Jamie Lee Curtis is an amazing actress in everything, but she's particularly great in the horror genre. For instance, in 2015 she starred in the hit slasher series "Scream Queens," playing Dean Cathy Munsch, whose no-nonsense demeanor and perpetual disdain for sorority girls help her survive a serial killer's weeks-long rampage through her college campus. The first season in particular was delightful in its silly, mean-spirited, violent charm, and Curtis was selling every single line the questionable scripts gave her. Curtis also starred in some low-budget flick in the '70s called "Halloween" or whatever.

Despite Curtis's final girl bona fides, her biggest critical success has nothing to do with the horror genre — at least as far as Rotten Tomatoes is concerned. Her highest rated movie is "Knives Out," the 2019 mystery comedy film written/directed by Rian Johnson. The movie has a 97% score on the Tomatometer, 1% higher than "Halloween" and 29% higher than season 1 of "Scream Queens." 

To be clear, Rotten Tomatoes divides reviews of films into a simple good/bad rating. A movie with a 97% rating is not 1% better than a movie with a 96% rating — it just means 1% more critics thought the film ranged anywhere from "passable" to "the greatest thing I've ever seen." That said, the critical performance of "Knives Out" is especially impressive given how new it is. Older films tend to have an advantage on the platform due to how many contemporary reviews never get uploaded to the site. (The original "Star Wars," for instance, wouldn't have a 93% score if you included every single review it got back in 1977.) 

Why Knives Out did so well with critics

The reason "Knives Out" is technically the highest-rated film in Jamie Lee Curtis' résumé is because, well, it's really good. It's a cozy mystery film that sets itself up as a whodunnit in the first act, turns into a thriller in the second, and gives us a triumphant final act that still includes a satisfying whodunnit reveal. It's also a breakout performance for Ana de Armas, and the world's introduction to the wonderful gay southern detective that is Detective Benoit Blanc (Daniel Craig). It helps that the movie is star-studded, and it also doesn't hurt that it was an original, self-contained film, something viewers in the franchise-dominated 2019 movie landscape desperately needed. 

Jamie Lee Curtis gives a memorable performance here as Linda Drysdale. She's a woman who's roughly as selfish and out-of-touch as the rest of the rich Thrombey family, but is given extra depth through her loving relationship with her father Harlan (Christopher Plummer). The two share a fondness for writing secret messages with invisible ink, one of the few displays of non-transactional affection we see between Harlan and any of his kids. 
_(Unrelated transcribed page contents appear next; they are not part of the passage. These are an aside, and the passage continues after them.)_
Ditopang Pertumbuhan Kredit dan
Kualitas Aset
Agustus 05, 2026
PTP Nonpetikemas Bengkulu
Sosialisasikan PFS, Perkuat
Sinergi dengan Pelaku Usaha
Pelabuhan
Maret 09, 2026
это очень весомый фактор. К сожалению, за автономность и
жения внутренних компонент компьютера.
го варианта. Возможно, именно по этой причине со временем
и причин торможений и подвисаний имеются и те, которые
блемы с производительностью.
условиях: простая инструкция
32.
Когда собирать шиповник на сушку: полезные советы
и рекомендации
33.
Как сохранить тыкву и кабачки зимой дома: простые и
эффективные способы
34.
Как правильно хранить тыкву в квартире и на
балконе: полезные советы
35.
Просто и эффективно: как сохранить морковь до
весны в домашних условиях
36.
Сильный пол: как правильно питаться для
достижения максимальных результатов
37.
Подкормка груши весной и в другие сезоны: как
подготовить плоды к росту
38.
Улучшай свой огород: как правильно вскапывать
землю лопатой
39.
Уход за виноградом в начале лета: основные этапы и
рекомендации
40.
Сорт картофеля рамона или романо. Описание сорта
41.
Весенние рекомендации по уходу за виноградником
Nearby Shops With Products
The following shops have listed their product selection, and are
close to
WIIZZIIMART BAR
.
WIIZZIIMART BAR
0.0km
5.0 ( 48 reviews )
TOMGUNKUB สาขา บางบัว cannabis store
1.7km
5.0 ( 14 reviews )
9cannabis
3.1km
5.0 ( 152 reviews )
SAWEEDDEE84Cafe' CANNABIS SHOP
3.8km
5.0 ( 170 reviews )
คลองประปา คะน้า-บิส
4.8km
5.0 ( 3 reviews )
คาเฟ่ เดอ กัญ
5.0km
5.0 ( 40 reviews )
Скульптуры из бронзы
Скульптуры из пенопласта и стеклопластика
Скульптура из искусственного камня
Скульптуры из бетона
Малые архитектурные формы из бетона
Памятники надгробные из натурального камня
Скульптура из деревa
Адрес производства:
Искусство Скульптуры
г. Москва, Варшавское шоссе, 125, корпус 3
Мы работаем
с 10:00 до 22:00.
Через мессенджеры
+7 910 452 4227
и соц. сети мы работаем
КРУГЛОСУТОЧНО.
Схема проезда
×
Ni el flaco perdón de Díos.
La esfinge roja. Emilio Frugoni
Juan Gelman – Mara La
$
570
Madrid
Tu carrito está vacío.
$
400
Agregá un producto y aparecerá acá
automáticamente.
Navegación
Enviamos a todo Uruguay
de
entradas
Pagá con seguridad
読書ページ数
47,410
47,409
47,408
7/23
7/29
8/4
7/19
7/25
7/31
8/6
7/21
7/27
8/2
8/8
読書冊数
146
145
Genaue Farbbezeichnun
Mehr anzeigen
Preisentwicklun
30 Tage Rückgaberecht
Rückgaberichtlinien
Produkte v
This detail, established in the first act, leads to a cool moment in the movie's final moments, where Linda finds a letter from her father that reveals her husband Richard (Don Johnson) is having an affair. Richard had found the letter early on, but he didn't get rid of it because to him it looked like a blank page — whereas Linda knows exactly what it is the moment she sees it. This all leads up to a devastating, wordless exchange between Linda and her husband, where both of them instantly understand that their marriage is over.

Why Halloween and Everything Everywhere All At Once did so well with critics

Another recent non-horror success for Curtis is "Everything Everywhere All at Once," where Curtis plays a grouchy IRS inspector Deirdre Beaubeirdre. Like with Linda in "Knives Out," this is a role that easily could've been one-note and unsympathetic, but "EEAaO" gradually reveals that Deirdre has a soft side. The multiverse premise allows Curtis to play a dozen different versions of Deirdre, and each of them reveal an extra layer to her. Was Curtis's performance memorable enough to deserve beating out Stephanie Hsu at the Oscars that year? Probably not, but Curtis is still undeniably strong. This movie has a 94% rating on the tomatometer, and had one of the best budget-to-box office ratios of 2022.

Although Curtis has proven she can excel in any genre, we do of course still need to recognize "Halloween" as one of the best slasher movies of all time. Curtis's character Laurie is a beloved final girl — in fact, /Film has officially ranked her #1 — not just from her performance in the first film but from her returning role in the "Halloween" franchise's many, many sequels. People can complain all they want about how drawn-out the franchise has become, but with Jamie Lee Curtis as the main lead, can you really blame the writers for going back to this well so often? This was the role Curtis should've won her Oscar for; that 97% Tomatometer rating is 100% deserved.